The shape constraints are now ready to be executed on the data file.
Command Line Report Generation
See the Apache Jena SHACL documentation for command details.
The command below assumes the SHACL constraint file SHACL_FileCat.TTL
is in the same folder as the data file FileCat.TTL
.
shacl v -s SHACL_FileCat.TTL -d FileCat.TTL
The report can also be piped to a file which can be converted into a more readable rendition with RMarkdown. When the report is in the form of data as RDF triples, the results can be uploaded into the database and linked to the files that appear in the report.
shacl v -s SHACL_FileCat.TTL -d FileCat.TTL > ValReport.TTL
This excerpt from the report shows the information message for the file that has only one term identified in its comment header:
[ a sh:ValidationReport ; sh:conforms false ; sh:result [ a sh:ValidationResult ; sh:focusNode filecat:FILE_93ded90b ; sh:resultMessage "File has less than 2 associated terms." ; sh:resultPath filecat:hasTerm ; sh:resultSeverity sh:Info ; sh:sourceConstraintComponent sh:MinCountConstraintComponent ; sh:sourceShape _:b0 ] ;
We see that the data does not conform to the shape (the report fails with sh:conforms false;
) and the offending file is correctly identified as the file :FILE_93ded90b
.
The file IRI is not very informative to the human reader. What is the file name? Where is it located? As all the data is in graph form, including the validation report, this additional information is easy to obtain using a SPARQL query.

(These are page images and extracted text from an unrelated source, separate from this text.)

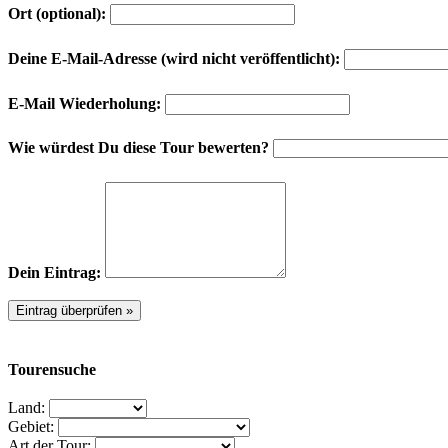
Ort (optional):
Deine E-Mail-Adresse (wird nicht veröffentlicht):
E-Mail Wiederholung:
Wie würdest Du diese Tour bewerten?
Dein Eintrag:
Tourensuche
Land:
Gebiet:
Art der Tour: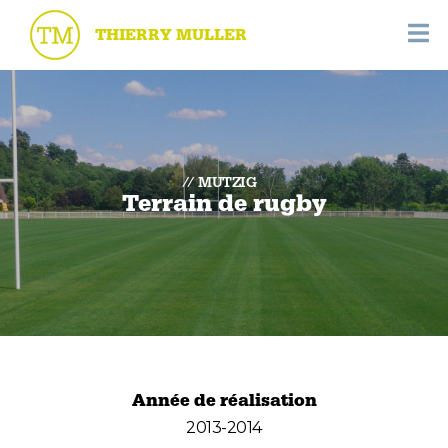
THIERRY MULLER
MUTZIG
Terrain de rugby
Année de réalisation
2013-2014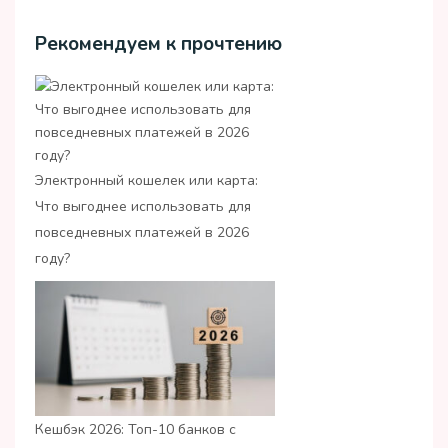
Рекомендуем к прочтению
Электронный кошелек или карта:
Что выгоднее использовать для
повседневных платежей в 2026
году?
Кешбэк 2026: Топ-10 банков с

PREFIX : <https://www.example.org/tw/filecat#> SELECT ?pathToFile WHERE { :FILE_93ded90b :filePath ?pathToFile . }
pathToFile C:/_github/NovasTaylor/FileCat/scripts/r/shaclTest/SHACLTest-oneterm.R
When dealing with a large number of files and many constraints, it is helpful to summarize the Validation Report in an interactive HTML file generated using RMarkdown. R can read the TTL report file and merge the result with a query to the graph database (or query to the TTL file not yet uploaded to the database), providing more information about the entities that fail validation.